In addition, the Court held a Bond Hearing in this matter on April 5, 2001 (doc. 23), at which time Defendant was released upon certain conditions as set forth in our April 11, 2001 Order (doc. 24). On April 12, 2001, Defendant filed a Motion to Dismiss the Indictment (doc. 25), followed by the Government’s Response to that Motion (doc. 27). This matter is now ripe for our determination.

DISCUSSION

A. Defendant’s Motion to Dismiss

In its Motion to Dismiss, Defendant puts forth two reasons as to why the Indictment is not supportable (doc. 25). First, Defendant asserts that he is a strong supporter of Second Amendment gun rights to citizens and was also opposed to the administration of former President Clinton. Specifically, Defendant contends that his political opposition to Mr. Chesley arises from Mr. Chesley’s role as Lead Counsel to the City of Cincinnati in its suit seeking to hold gun manufacturers responsible for the “foreseeable damage” caused by its products, as well as Mr. Chesel/s “well-publicized fund-raising efforts” on behalf of former President Clinton and Vice-President Gore (doc. 25).

As such, Defendant argues that his comments, as stated in the September 13, 2000 letter, are deserving of First Amendment protection as political speech. See Watts v. United States, 394 U.S. 705, 708, 89 S.Ct. 1399, 22 L.Ed.2d 664 (1969) (finding that the statute in question in that case must be interpreted “against the background of a profound national commitment to the principle that debates on public issues should be uninhibited, robust, and wide-open, and that it may well include vehement, caustic, and sometime unpleasantly sharp attacks on government and public officials”) (citing to New York Times Co. v. Sullivan, 376 U.S. 254, 270, 84 S.Ct. 710, 11 L.Ed.2d 686 (1964); United States v. Baker, 890 F.Supp. 1375, 1378 (E.D.Mich.1995)) (“It is not the policy of the law to punish those unsuccessful threats which it is not presumed would terrify ordinary persons excessively; and there is so much opportunity for magnifying or misunderstanding undefined menaces that probably as much mischief would be caused by letting them be prosecuted as by refraining from it.”) (citing to The People v. B.F. Jones, 62 Mich. 304, 28 N.E. 839 (1886)).

Defendant concludes his first point by contending that the words contained in the September 13, 2000 letter are nothing more than political speech, “albeit offensive and crude,” but political in nature, and, therefore, protected speech under the First Amendment (doc. 25).

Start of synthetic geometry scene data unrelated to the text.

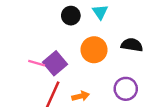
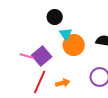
cyan triangle: (100, 12) -> (66, 34), moved

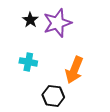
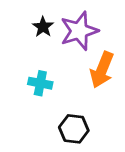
orange arrow: (74, 70) -> (102, 70), moved

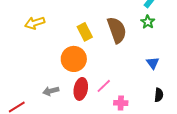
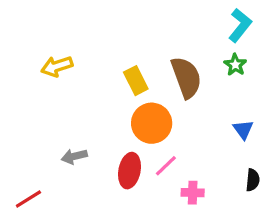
orange circle: (74, 59) -> (152, 123), moved
gray arrow: (51, 91) -> (74, 156), moved

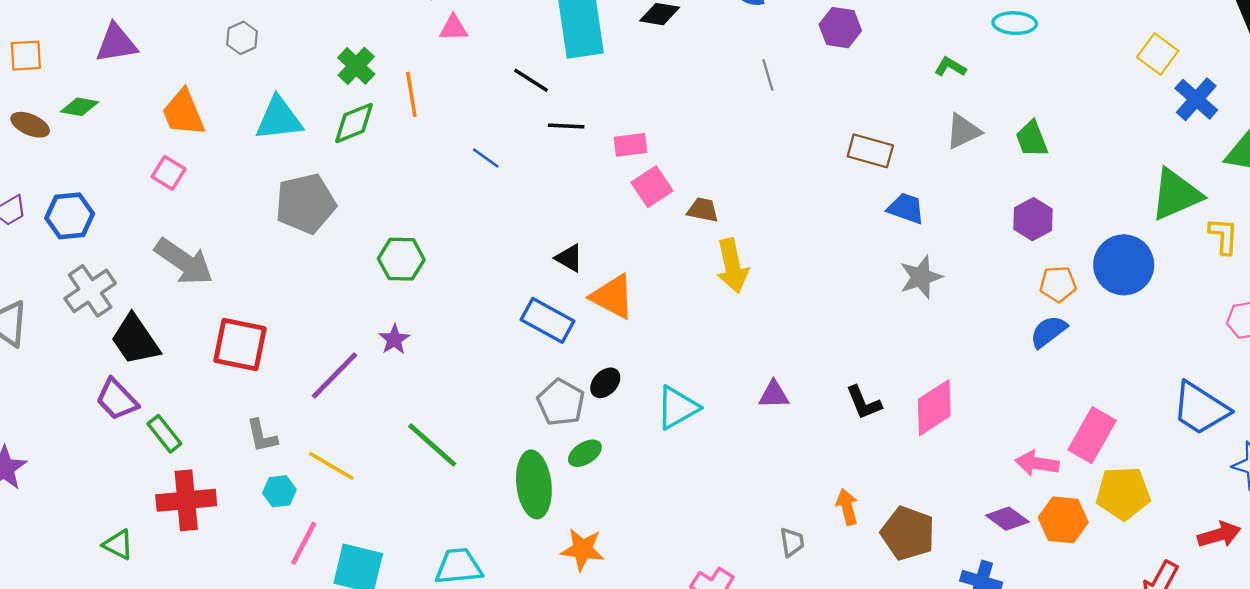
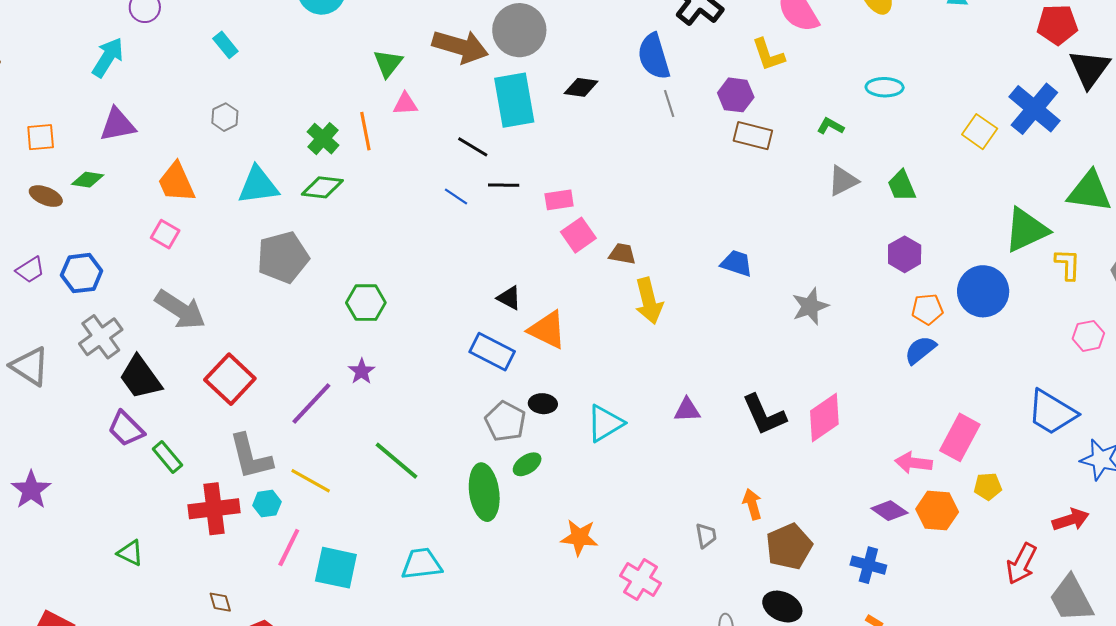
yellow square: (1158, 54) -> (980, 132), moved
gray line: (768, 75) -> (669, 103), moved
orange line: (411, 94) -> (365, 131), moved
blue cross: (1196, 99) -> (1034, 109), moved, size x1.4
green diamond: (354, 123) -> (322, 187), turned 30
brown rectangle: (870, 151) -> (753, 136), moved
blue line: (486, 158) -> (456, 197), moved
blue trapezoid: (906, 208) -> (737, 263), moved
red square: (240, 344) -> (230, 379), turned 33
black ellipse: (605, 383) -> (543, 404), turned 52
black L-shape: (864, 403) -> (764, 415), size x1.4
gray L-shape: (262, 436) -> (251, 457), size x1.6
yellow pentagon: (1123, 493) -> (988, 486), size x0.6
red cross: (186, 500) -> (214, 509), moved
brown pentagon: (908, 533) -> (789, 546), moved, turned 30
orange star: (583, 549) -> (579, 537), moved

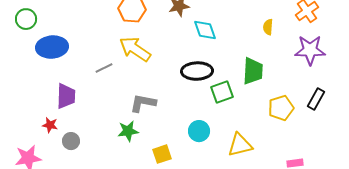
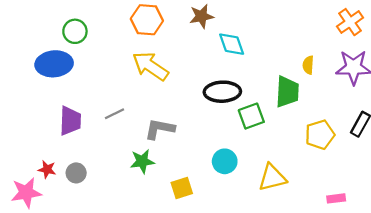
green circle: (26, 19) -> (75, 31), moved
yellow semicircle: (268, 27) -> (308, 65), moved
gray line: (104, 68) -> (114, 114), moved
red star: (50, 125) -> (47, 169), moved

The second reason Defendant gives as to why the Indictment should be dismissed is because the letter in question does not contain a true threat, and is, therefore, not actionable under 18 U.S.C. § 876. Defendant asserts that this is the case because a prosecution under Title 18 U.S.C. § 876, requires the Government to prove three elements: (1) a transmission in interstate commerce; (2) a communication containing a threat; and (3) the threat must be to injure the person of another (doc. 25). See United States v. Alkhabaz, 104 F.3d 1492, 1495 (6th Cir.1997); see also Baker, 890 F.Supp. at 1378.

Specifically, Defendant argues that the language in the September 13, 2000 letter *1234for which he was indicted, fails to satisfy both the second and third elements of the statute as a matter of law. See United States v. DeAndino, 958 F.2d 146, 148 (6th Cir.1992) (holding that the “general intent” of a defendant must be proved by “objectively looking at the defendant’s behavior in the totality of the circumstances,” rather than by “probing the defendant’s subjective state of mind”).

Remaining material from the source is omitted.